Limiting the number of particles per 2D class



Hi all,

Is there a way to limit the number of particles per 2D class during 2D classification?

We have a protein that has a big and stable part and another big part that moves significantly relevant to the first one and in a subset of the particles falls off. We have cleaned the dataset from junk particles and are trying to disperse the particles among 2D classes but the program over-aligns everything on the first part until the floppy part is averaged out and appears as cleaved off fuzz in 3D that cannot be refined locally or brought back by 3D classification.

During 2D reclassifications we end up with more or less the same number of ‘good’ classes, where the rest remain as classes with zero or few particles even if we double or triple the total number of desired 2D classes (so no gain by increasing the number of classes). We tried playing with the initial uncertainty, masks, align resolution, etc. but cannot really get the particles to not converge. If we select a single class we can break it up in subclasses somewhat more efficiently and we see high resolution features in the floppy domain (so it is not like it is not there) but we would really like to have such dispersal in dataset scale.

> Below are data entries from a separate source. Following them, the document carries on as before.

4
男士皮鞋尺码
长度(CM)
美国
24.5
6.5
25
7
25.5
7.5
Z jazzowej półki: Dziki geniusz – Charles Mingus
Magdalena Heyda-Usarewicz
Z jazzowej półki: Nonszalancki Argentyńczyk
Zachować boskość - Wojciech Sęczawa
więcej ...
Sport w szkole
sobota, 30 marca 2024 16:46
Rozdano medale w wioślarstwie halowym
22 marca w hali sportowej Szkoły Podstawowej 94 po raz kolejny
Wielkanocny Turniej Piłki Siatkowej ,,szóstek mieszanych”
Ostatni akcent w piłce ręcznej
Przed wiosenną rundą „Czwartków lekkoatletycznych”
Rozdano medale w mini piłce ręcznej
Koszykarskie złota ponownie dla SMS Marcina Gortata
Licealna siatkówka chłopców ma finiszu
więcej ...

Bottomline, is there a way to limit the maximum number of particles per 2D class so that we can force the program to keep things separate and try to align over the entirety of the particles? If not, any other suggestions will be greatly appreciated.





Thanks for posting.
This is definitely an interesting issue.
I think you’ve already tried some of the parameters that would make sense, as well as sub-classification (which is probably the most straightforward way).
Have you also already tried multiclass ab-initio reconstruction of the entire dataset?

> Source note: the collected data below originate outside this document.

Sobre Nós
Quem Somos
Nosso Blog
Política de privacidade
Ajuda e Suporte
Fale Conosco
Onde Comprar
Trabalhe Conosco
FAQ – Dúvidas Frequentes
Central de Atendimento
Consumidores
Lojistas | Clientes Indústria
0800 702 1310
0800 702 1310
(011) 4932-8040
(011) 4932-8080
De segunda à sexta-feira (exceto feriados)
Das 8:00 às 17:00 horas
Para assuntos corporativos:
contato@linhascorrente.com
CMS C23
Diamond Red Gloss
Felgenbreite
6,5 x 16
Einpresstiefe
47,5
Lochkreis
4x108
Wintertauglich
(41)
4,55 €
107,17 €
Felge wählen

With 2D classification, I would suggest trying something like the following settings:
Initial classification uncertainty factor: 3
Number of online-EM iterations: 40
Batchsize per class: 200
Number of iterations to anneal sigma: 35

This will cause the 2D classification job to be quite a bit slower but will more gradually anneal the “certainty” factor so that it takes more iterations before the classes are “locked in”, hopefully giving more time for the separation of very similar classes. You should do this with 200+ classes to ensure there is enough model capacity to find the views you are looking to separate.

Please let us know if that works!


Hi Ali,

Thanks a lot for the suggestion. Just for feedback, after running with the proposed parameters the problem persists and it seems that actually increasing the number of iterations hurts rather than helps : classes that have high-resolution features in the floppy domain appear in the intermaediate iterations and get completely smeared out by the end of the classification. Again in the end there are about 120 ‘empty’ classes (completely empty or with 1-2 particles) out of 200 and the remaining classes are blurred in the flexible region.




Hi @PVK,

Just following up with this - if you can get to 3D, could you try the new 3D Variability algorithm?
Some notes about it here:
It can generally resolve continuous conformational flexibility quite well and may shed some light into your dataset.

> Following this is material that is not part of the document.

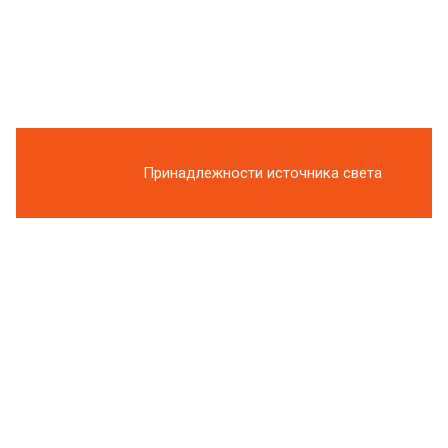
Принадлежности источника света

@apunjani , could you suggest parameters, and number of classes, for ab initio of an entire dataset (1 million particles, boxsize 320, pixel size 0.8) ?
Thanks a lot


Hi @marino-j,

For very large datasets like this, we usually recommend doing a multi-stage process:

  1. do ab-initio runs with 1, 3, and 6 classes simultaneously, but set the Num particles to use to 100,000 so that the job does not see the entire dataset. Generally you don’t need all 1M particles to find the heterogeneous classes. For the ab-initio reconstruction, default parameters should be okay but if you are working with a very small protein, increase the Maximum resolution and Initial resolution to high resolutions.
  2. from the ab-initio runs, you can select the run that gave the best spread of different conformations (at low resolution) and connect all of the 1M particles and the volumes from ab-initio (say 6-class) to a heterogenous refinement job. This job will process the 1M particles much faster than ab-initio reconstruction but will be able to resolve 6 (or more if you chose) different conformations.
  3. Take the best classes from hetero refinement that all contain the same particle in different conformations (excluding the junk classes) and combine all the particles together as the input of a consensus homogeneous refinement. This will give a single refinement with orientations against a single volume.
  4. Take the refinement output particles and use them to run 3D variability. This will resolve continuous and discrete conformational changes. You can then use 3D variability display to separate clusters, or create intermediate reconstructions along a flexible dimension.